著  者 : 佐々木勇気
   発行所 : 浅川書房
   2020/5/25 発行
 


明後日は 第36期竜王戦 七番勝負第4局1日目が 北海道小樽市「銀鱗荘」にて行われます。
伊藤匠七段、棋王戦では昨年に続きベスト4進出です。
トップグループに食い込んで来ています。
第4局に”横歩取り”は登場するでしょうか?


<帯> 本書の内容は高度かもしれませんが、
横歩取りの醍醐味と勝負の世界の雰囲気は
しっかり伝わると思います。  佐々木勇気

  <目次>
まえがき
プロローグ
第1章 互いに譲れない変化
第2章 持久戦から作戦勝ちへ
第3章 中段飛車の戦い方
第4章 飛車角交換の攻防
第5章 気になる変化のその先
第6章 手得から具体的な良さへ
第7章 飛車のぶつけ、飛車の転回
第8章 後手積極策への対応
第9章 新しい感覚と力戦
第10章 定跡と力戦の総合型
あとがきに代えて
 
 
<まえがき>
 
本書は「横歩取り勇気流」の定跡研究書です。
 
棋士になって10年目、節目の年に納得いく内容で送り出せるのは大きな喜びです。
 
升田幸三賞を頂いたタイミングに合わせて出版できるとベストでしたが、初めての本の執筆は計画通り進むほど甘いものではありませんでした。 ・・・
 
(注)第45回(2017年度) 升田幸三賞 「横歩取り勇気流」 
 
(本書のレイアウトは)島朗九段の『角換わり腰掛け銀研究』と同じスタイルです。
 

 

 

”島朗八段の「角換わり腰掛け銀研究」は例外の一つで、 突っ込み方がハンパでなく しばらく(棋士の)誰も怖れて 島さんに 角換わり腰掛け銀 を挑まなかったくらいの本。
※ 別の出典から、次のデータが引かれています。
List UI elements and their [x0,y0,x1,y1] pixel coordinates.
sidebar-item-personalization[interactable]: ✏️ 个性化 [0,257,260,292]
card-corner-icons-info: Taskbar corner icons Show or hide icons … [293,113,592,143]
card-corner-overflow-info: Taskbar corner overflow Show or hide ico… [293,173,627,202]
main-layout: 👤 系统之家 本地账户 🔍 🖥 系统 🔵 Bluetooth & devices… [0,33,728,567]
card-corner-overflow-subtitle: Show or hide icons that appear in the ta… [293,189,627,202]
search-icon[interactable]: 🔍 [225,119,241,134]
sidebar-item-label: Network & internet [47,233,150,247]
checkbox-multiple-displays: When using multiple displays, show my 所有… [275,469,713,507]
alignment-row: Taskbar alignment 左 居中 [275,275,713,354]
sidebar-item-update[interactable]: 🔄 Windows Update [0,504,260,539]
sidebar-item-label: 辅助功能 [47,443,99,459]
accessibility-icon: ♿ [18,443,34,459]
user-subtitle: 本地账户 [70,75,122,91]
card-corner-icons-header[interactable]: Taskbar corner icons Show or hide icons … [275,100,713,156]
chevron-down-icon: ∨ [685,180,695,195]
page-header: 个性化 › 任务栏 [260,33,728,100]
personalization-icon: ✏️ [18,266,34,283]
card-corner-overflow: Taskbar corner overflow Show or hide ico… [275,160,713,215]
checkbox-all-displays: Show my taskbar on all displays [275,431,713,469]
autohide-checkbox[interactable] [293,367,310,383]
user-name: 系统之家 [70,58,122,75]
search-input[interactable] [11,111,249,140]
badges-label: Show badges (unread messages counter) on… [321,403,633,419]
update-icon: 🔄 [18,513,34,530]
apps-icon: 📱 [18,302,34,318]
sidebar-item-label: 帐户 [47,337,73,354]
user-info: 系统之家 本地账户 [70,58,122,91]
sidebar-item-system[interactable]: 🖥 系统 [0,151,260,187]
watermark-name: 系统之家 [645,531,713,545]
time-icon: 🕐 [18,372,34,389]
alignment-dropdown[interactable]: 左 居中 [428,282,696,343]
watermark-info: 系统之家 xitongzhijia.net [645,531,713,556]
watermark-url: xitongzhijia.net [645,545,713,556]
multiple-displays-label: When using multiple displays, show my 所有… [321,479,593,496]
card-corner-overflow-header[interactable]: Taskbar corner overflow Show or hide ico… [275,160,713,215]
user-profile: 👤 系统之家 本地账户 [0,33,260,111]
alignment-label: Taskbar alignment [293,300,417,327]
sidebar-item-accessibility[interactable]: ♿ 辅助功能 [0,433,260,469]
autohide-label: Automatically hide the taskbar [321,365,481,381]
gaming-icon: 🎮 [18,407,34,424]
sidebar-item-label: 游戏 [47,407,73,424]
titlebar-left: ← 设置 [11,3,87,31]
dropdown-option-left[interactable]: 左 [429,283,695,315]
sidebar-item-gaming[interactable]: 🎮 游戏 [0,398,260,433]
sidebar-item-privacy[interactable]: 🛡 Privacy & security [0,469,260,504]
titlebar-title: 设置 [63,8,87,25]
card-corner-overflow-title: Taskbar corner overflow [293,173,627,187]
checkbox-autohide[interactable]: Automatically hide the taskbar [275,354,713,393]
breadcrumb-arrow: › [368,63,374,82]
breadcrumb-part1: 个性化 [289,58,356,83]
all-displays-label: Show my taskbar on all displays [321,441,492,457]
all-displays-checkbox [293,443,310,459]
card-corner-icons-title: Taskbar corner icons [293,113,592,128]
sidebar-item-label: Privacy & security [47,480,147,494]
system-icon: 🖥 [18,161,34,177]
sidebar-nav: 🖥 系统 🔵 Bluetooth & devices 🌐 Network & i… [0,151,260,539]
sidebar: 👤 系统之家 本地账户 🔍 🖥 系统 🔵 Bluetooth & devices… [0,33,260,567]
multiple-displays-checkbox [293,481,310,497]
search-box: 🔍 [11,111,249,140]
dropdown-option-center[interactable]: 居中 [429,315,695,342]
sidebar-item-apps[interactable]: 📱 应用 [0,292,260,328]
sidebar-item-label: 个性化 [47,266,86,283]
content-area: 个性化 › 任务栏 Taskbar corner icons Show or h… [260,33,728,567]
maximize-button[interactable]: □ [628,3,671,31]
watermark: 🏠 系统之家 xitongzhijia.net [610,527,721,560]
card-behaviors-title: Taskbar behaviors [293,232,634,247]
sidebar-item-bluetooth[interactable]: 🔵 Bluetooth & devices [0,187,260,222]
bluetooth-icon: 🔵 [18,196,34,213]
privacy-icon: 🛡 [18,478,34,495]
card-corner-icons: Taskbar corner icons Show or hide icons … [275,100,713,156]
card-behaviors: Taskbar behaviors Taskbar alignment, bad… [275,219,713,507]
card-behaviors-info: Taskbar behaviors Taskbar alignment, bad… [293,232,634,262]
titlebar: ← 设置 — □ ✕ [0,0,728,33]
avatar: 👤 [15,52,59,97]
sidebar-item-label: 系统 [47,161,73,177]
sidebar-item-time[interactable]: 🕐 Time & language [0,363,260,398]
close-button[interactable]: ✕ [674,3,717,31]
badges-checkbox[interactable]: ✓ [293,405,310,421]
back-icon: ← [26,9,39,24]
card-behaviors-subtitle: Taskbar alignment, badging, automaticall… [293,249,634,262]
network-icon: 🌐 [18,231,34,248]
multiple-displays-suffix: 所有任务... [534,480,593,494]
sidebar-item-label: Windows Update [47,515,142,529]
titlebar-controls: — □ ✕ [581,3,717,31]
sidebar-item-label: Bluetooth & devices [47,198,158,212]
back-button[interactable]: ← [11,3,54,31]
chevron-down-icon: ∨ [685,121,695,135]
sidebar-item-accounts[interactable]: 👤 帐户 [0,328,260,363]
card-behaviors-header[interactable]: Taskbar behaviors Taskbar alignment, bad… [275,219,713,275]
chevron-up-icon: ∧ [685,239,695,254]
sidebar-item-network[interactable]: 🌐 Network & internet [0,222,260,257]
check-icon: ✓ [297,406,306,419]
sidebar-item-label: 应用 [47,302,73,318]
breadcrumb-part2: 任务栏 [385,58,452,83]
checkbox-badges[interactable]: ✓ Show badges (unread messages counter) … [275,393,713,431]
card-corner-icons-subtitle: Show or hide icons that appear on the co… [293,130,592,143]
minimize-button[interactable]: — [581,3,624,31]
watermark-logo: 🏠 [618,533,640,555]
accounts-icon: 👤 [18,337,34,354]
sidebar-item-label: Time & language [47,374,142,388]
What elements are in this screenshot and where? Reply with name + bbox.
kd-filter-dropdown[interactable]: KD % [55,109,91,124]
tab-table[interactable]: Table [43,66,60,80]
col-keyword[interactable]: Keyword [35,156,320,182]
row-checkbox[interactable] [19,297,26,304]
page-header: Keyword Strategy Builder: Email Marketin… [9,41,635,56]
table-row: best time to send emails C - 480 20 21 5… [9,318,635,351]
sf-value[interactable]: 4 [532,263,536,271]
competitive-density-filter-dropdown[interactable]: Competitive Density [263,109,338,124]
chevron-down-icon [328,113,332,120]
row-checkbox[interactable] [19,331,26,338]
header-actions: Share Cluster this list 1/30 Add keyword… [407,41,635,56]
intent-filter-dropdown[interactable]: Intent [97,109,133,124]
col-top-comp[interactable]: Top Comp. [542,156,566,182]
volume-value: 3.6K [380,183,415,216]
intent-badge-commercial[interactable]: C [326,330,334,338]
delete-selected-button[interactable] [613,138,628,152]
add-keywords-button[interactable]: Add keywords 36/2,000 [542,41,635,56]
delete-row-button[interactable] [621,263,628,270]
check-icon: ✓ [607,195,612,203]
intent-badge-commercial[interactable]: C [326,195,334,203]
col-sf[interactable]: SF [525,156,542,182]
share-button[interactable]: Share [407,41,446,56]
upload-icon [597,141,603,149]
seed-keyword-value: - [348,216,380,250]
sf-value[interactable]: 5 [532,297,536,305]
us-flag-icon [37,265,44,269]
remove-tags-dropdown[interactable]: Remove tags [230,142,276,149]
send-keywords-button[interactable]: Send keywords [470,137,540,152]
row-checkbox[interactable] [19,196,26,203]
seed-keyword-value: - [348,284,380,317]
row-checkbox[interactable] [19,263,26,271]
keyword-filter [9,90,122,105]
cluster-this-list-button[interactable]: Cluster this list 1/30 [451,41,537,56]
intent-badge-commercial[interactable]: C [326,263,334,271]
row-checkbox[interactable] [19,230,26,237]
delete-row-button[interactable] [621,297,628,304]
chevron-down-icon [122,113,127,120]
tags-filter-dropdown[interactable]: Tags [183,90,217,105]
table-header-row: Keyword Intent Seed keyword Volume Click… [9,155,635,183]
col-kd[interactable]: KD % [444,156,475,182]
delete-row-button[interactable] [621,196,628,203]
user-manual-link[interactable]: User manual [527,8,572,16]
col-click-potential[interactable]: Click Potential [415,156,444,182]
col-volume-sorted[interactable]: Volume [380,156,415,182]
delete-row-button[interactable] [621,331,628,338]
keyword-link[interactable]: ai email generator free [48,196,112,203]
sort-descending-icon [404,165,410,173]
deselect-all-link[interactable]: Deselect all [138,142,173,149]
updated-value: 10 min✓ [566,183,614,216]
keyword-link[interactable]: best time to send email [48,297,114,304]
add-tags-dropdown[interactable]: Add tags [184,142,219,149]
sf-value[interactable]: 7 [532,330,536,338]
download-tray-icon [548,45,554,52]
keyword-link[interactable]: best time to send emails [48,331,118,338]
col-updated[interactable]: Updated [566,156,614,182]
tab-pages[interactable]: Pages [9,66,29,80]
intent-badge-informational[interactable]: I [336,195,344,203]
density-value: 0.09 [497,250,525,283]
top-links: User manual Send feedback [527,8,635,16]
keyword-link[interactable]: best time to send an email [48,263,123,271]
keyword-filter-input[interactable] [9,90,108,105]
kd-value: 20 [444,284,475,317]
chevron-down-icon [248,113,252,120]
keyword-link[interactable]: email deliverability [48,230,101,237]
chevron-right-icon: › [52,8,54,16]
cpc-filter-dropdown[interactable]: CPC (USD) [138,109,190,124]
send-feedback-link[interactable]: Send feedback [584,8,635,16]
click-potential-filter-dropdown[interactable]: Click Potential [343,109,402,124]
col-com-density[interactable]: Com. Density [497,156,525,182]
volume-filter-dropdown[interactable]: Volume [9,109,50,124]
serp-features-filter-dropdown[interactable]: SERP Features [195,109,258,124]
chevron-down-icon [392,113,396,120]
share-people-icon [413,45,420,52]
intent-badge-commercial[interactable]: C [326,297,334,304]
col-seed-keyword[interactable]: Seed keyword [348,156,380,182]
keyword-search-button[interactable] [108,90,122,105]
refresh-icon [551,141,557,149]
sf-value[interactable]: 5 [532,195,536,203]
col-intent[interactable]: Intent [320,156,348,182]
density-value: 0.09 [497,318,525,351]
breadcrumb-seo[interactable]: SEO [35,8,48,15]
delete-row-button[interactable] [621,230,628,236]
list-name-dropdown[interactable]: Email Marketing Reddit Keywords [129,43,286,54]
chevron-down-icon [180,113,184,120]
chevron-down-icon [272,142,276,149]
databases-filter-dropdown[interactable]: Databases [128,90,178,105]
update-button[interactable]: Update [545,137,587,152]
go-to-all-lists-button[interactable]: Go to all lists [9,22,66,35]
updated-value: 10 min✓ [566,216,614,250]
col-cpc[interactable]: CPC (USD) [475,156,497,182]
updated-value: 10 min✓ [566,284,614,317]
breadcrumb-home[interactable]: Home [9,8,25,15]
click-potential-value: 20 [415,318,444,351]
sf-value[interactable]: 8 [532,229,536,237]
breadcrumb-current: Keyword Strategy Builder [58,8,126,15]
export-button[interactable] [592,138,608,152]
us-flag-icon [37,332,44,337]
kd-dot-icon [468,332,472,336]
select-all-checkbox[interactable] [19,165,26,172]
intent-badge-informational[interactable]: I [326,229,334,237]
” という紹介があります。
 
 
升田幸三賞 「横歩取り勇気流」 の受賞記念出版で、島朗九段の『角換わり腰掛け銀研究』 を目指したということです。
 
 
 
<プロローグ>
 
☗大内先生の将棋盤
 
羽生善治名人と行方尚史八段の名人戦第4局(2015年5月)を勉強で観に行ったとき、大内先生(延介九段)と話をさせていただいた。
 
私が脚付きの盤を持っていないと漏らすと、
 
「君もプロなんだから ちゃんとした道具で勉強しなさい」
 
とぴしゃり。
 
後日、大内先生のご自宅にお邪魔し、きちんとした盤や駒がどのようなものかじっくり教えていただき、その中のひとつを選んでいただいた。(写真あり)
 
 
<第4章 飛車角交換の攻防>
 
・・・☗藤井聡太四段☖上村亘四段(2017年9月銀河)戦で 第5図から単に☖2二飛とする手が現れた。
 
以下 ・・・ 後手が受けきり、快勝した。
 
・・・この将棋の影響が大きく、再び後手の☖3三金型が注目されるようになった。
 
 
引用している棋譜は、ご自身の対局はもとより ほかの先生方の対局も引用されています。
 
そして VS・研究会の局面をも 惜しみなく開示されています。
 
 
”永瀬七段とのVSをご覧いただきたい”
 
”実は似たような将棋を三枚堂達也四段との研究会で指したことがあって、・・・”
 
 
他の先生方とのVS・研究会もあると思われますが、名前が登場するのはお二方が多いです。
 
 
<あとがきに代えて>
 
藤井聡太四段(当時)戦からずいぶん時間が経った。
 
  ・・・
 
藤井戦は、自分の言葉で残したいという気持ちがあったので、取材をほとんど断ってしまった。
 
藤井四段が、増田四段を破って29連勝の新記録を立てたとき、読売新聞の仕事で感想戦を間近でみていた。
 
・・・どうして中学生の藤井四段は平常心でいられるのだろうと、不思議で仕方なかったのを覚えている。
 
それに対して私は人の波に埋もれ、足を踏まれ、頭にカメラが乗っかり、内心でひえーッと思いつつも、まったく動けないのでどうしようもない。
 
投了やむなしだった。  ・・・
 
 
増田戦の当日の様子、自身の藤井四段戦、しっかり書上げています。
 
取材をほとんど断ってしまった”ので、写真は多くても 記事は少なかったのかもしれません。
 
「平成16年組」、菅井竜也七段、斎藤慎太郎王座、永瀬拓矢七段(本書中)、みなタイトルを取っているので 佐々木さんも是非とも獲得して欲しいと思います。